Even in what some people describe as a post-feminist world, a vast number of women still have no feeling of power over their own environments and, by environments, I mean even the constraints of their own bodies. It would be possible to argue that women no longer have a fixed role and must organise a huge number of different things – career, children, relationship – in order to be fully functional, that the always idealised ‘before’ when women were at home and men worked would be better for them (and a lot of the woman-hating tabloids who abuse women in both obvious and subtle ways would surely argue this wholeheartedly).  But more likely is that society’s general misogyny makes women, especially young women having to come to terms with their sexuality, feel despised whatever course they take. Just think of the labels. Go out and have fun, be sexy, have sex – slag. Work hard, be ambitious – ball breaker.  Settle down with kids – house wife. Try and do all three and you are damaging your children, failing at work and becoming a ropy old whore. There are no terms of abuse for men who do any of these things. Oh, and don’t forget ‘bitch’ and ‘cow’ which apply to all of the above who do anything to irritate anyone else.  The only thing that seems to matter, that allows us to fit in and not be insulted is to be some kind of fashionable perfect shape. Everyone will praise us (‘You’ve lost so much weight! You look great!’) and it will all be okay. Except it doesn’t work like that.
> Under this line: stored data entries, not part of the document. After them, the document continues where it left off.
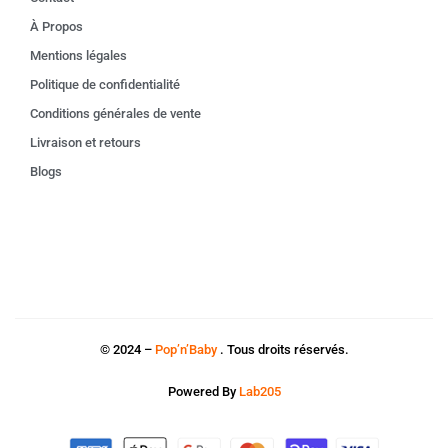
À Propos
Mentions légales
Politique de confidentialité
Conditions générales de vente
Livraison et retours
Blogs
© 2024 –
Pop’n’Baby
. Tous droits réservés.
Powered By
Lab205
They hate us anyway (‘She thinks she’s so perfect’).

No wonder then, that in a tabloid world that claims not to want us unless we are a perfect ten, topless and enjoying it (which also involves enjoying being denigrated for that) we feel a lack of control and a lack of real choice. It is interesting to note that women who, against the odds, have managed to find a place in the world and feel truly content with that are neither fat nor thin. That place is found, I think, by trying to ignore the horrors of tabloid (and, of course, many other) social constraints, thinking of ourselves not as pornified sexual objects or any other cliché, but as people making the best of the time available in a short life. Of course, for people who have already set out over or under eating they will need a lot of help in finding that place for themselves. And it will not involve forcing themselves to eat less or more, but trying to see themselves more kindly, gently and with sympathy (that sympathy will not come from any social stereotype but from finding a more accepting internal voice). Liz, call me!